▼

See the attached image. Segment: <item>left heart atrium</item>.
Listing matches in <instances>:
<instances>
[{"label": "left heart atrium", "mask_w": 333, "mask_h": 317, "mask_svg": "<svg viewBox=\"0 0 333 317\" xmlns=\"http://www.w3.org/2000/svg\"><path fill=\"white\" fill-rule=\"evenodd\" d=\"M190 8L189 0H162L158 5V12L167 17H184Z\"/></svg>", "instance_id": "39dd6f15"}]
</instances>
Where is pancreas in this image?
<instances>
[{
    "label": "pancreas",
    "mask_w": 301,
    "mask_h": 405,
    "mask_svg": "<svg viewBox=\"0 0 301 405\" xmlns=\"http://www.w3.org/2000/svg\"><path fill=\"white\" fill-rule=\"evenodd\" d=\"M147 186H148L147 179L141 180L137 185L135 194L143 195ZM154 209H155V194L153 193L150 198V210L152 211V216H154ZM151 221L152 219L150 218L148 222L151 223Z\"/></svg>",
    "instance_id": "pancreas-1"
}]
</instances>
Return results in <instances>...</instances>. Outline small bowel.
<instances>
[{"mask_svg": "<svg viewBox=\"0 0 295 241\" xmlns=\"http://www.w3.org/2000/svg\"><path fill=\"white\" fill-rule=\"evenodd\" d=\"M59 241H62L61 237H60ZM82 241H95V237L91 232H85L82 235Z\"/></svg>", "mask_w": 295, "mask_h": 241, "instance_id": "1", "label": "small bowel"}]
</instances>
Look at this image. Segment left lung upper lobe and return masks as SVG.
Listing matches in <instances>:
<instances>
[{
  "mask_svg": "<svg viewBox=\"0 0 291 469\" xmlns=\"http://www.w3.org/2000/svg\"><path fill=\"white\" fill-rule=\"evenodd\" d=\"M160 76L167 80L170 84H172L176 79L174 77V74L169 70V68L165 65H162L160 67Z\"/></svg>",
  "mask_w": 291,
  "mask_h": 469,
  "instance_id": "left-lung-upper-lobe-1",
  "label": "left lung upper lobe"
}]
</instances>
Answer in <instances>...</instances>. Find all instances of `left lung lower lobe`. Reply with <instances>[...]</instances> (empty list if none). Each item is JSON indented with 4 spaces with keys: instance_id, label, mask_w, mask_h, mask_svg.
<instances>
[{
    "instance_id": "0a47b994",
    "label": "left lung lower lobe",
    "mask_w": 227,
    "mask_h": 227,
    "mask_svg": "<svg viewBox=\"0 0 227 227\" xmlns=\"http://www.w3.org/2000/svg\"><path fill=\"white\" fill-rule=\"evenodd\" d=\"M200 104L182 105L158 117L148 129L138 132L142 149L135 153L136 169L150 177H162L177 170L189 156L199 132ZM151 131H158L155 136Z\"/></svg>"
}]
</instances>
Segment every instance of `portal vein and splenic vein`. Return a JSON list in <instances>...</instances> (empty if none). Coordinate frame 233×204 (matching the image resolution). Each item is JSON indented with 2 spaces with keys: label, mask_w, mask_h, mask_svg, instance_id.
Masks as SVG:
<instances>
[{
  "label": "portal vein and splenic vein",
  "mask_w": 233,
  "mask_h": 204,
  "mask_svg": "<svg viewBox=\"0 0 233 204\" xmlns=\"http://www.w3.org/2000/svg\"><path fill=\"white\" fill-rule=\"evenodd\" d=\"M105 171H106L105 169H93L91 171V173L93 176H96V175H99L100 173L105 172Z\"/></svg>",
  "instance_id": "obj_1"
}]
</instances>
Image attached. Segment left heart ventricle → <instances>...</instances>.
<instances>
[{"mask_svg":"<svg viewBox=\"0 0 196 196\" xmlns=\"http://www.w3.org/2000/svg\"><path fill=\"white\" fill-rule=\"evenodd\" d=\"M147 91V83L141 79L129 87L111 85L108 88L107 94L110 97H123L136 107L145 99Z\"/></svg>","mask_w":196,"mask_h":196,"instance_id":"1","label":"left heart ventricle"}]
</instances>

▲

▶ EXERCISE
Could you print all of the data above once more, unaltered?

▶ OUTPUT BELOW
See the attached image. Segment: <item>left heart atrium</item>.
Listing matches in <instances>:
<instances>
[{"label": "left heart atrium", "mask_w": 333, "mask_h": 317, "mask_svg": "<svg viewBox=\"0 0 333 317\" xmlns=\"http://www.w3.org/2000/svg\"><path fill=\"white\" fill-rule=\"evenodd\" d=\"M190 8L189 0H162L158 5V12L167 17H184Z\"/></svg>", "instance_id": "39dd6f15"}]
</instances>
Where is pancreas in this image?
<instances>
[{
    "label": "pancreas",
    "mask_w": 301,
    "mask_h": 405,
    "mask_svg": "<svg viewBox=\"0 0 301 405\" xmlns=\"http://www.w3.org/2000/svg\"><path fill=\"white\" fill-rule=\"evenodd\" d=\"M147 186H148L147 179L141 180L137 185L135 194L143 195ZM154 209H155V194L153 193L150 198V210L152 211V216H154ZM151 221L152 219L150 218L148 222L151 223Z\"/></svg>",
    "instance_id": "pancreas-1"
}]
</instances>
Return results in <instances>...</instances>. Outline small bowel.
<instances>
[{"mask_svg": "<svg viewBox=\"0 0 295 241\" xmlns=\"http://www.w3.org/2000/svg\"><path fill=\"white\" fill-rule=\"evenodd\" d=\"M59 241H62L61 237H60ZM82 241H95V237L91 232H85L82 235Z\"/></svg>", "mask_w": 295, "mask_h": 241, "instance_id": "1", "label": "small bowel"}]
</instances>
Look at this image. Segment left lung upper lobe and return masks as SVG.
Listing matches in <instances>:
<instances>
[{
  "mask_svg": "<svg viewBox=\"0 0 291 469\" xmlns=\"http://www.w3.org/2000/svg\"><path fill=\"white\" fill-rule=\"evenodd\" d=\"M160 76L167 80L170 84H172L176 79L174 77V74L169 70V68L165 65H162L160 67Z\"/></svg>",
  "mask_w": 291,
  "mask_h": 469,
  "instance_id": "left-lung-upper-lobe-1",
  "label": "left lung upper lobe"
}]
</instances>
Answer in <instances>...</instances>. Find all instances of `left lung lower lobe`. Reply with <instances>[...]</instances> (empty list if none). Each item is JSON indented with 4 spaces with keys: instance_id, label, mask_w, mask_h, mask_svg.
<instances>
[{
    "instance_id": "0a47b994",
    "label": "left lung lower lobe",
    "mask_w": 227,
    "mask_h": 227,
    "mask_svg": "<svg viewBox=\"0 0 227 227\" xmlns=\"http://www.w3.org/2000/svg\"><path fill=\"white\" fill-rule=\"evenodd\" d=\"M200 104L182 105L158 117L148 129L138 132L142 149L135 153L136 169L150 177H162L177 170L189 156L199 132ZM151 131H158L155 136Z\"/></svg>"
}]
</instances>
Segment every instance of `portal vein and splenic vein`. Return a JSON list in <instances>...</instances> (empty if none). Coordinate frame 233×204 (matching the image resolution). Each item is JSON indented with 2 spaces with keys: label, mask_w, mask_h, mask_svg, instance_id.
Masks as SVG:
<instances>
[{
  "label": "portal vein and splenic vein",
  "mask_w": 233,
  "mask_h": 204,
  "mask_svg": "<svg viewBox=\"0 0 233 204\" xmlns=\"http://www.w3.org/2000/svg\"><path fill=\"white\" fill-rule=\"evenodd\" d=\"M105 171H106L105 169H93L91 171V173L93 176H96V175H99L100 173L105 172Z\"/></svg>",
  "instance_id": "obj_1"
}]
</instances>
Image attached. Segment left heart ventricle → <instances>...</instances>.
<instances>
[{"mask_svg":"<svg viewBox=\"0 0 196 196\" xmlns=\"http://www.w3.org/2000/svg\"><path fill=\"white\" fill-rule=\"evenodd\" d=\"M147 91V83L141 79L129 87L111 85L108 88L107 94L110 97H123L136 107L145 99Z\"/></svg>","mask_w":196,"mask_h":196,"instance_id":"1","label":"left heart ventricle"}]
</instances>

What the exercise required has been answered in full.